Togami Electric Mfg. Co., Ltd. is a Japanese company that has been engaged in the manufacturing and sales of electrical machinery and equipment, including electronic controllers, high-voltage switches for power distribution, distribution boards and electrical insulators, since 1925.
Togami trades at a very attractive price of 4.3 times recurring earnings, 0.87 times tangible book value and 0.5 times sales. It is a little less good from a free cash flow perspective, with a ratio of 10.1, this being due to fairly significant capital expenditure.
From a dividend point of view, it's a firework, with a yield of 4.84% for a distribution ratio of only 20.86%! I'll let you imagine what it would be like if these little Japanese suddenly decided to pay out all of their profits! I don't know of many investments that offer such prospects... In other words, Togami still has a lot of room to continue investing in the development of its business and to grow its dividend, even if profits were to stagnate or decline. Over the last five years, the Japanese company has also increased its shareholder distributions at an average annual rate of 63%, following the profit curve... NO COMMENT!
Just like the dividend and earnings, cash and asset values are growing over the long term, which proves the strength of the business model of this Japanese company. Togami is clearly succeeding in creating value for its owners and this is reflected in the share price which has quadrupled in the last five years.
Cash reserves are comfortable, with a current ratio up to 2.46 and a reduced liquidity ratio of 1.9. No worries therefore in honoring current financial obligations. The gross margin is slightly down, at 27%, but with a net margin of 11.5% all the same. The return on assets on the other hand is up, with a nice 12%, for a return on equity of 22%.

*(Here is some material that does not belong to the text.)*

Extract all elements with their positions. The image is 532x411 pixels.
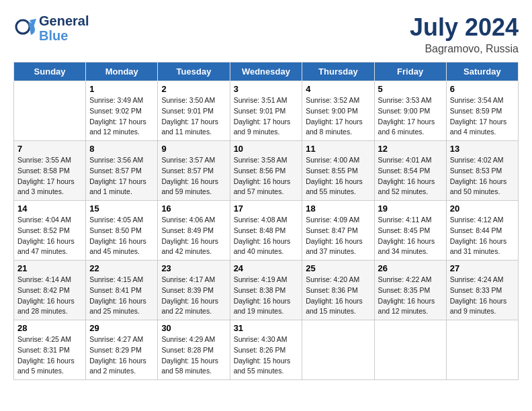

As for debt, it has been steadily decreasing for years. It is now almost non-existent, with a long-term debt to assets ratio of only 0.18%. In other words, Togami could repay its entire debt in less than 3 months if it used all of its free cash flow. Despite this almost zero debt, the Japanese manufacturer has also not needed to increase its share capital to finance its development, since the number of shares outstanding has been stable for years. This is a good point for the company's owners who thus avoid a dilution of their assets.
Togami is a solid and cheap company. It has a history of almost 100 years, which has not always been rosy, with nuclear fire and Japanese deflation among others. But this small company is still there, faithful to its post. It continues to do what it has always done, electrical equipment.
Despite the sharp rise in share price in recent years, Togami shares are still trading at less than half of their all-time highs of 30 years ago. I believe the share price should at least double to reflect its intrinsic value, and the dividend should do at least as well.
I bought this stock last July and I plan to hold it. The buy signal is still strong.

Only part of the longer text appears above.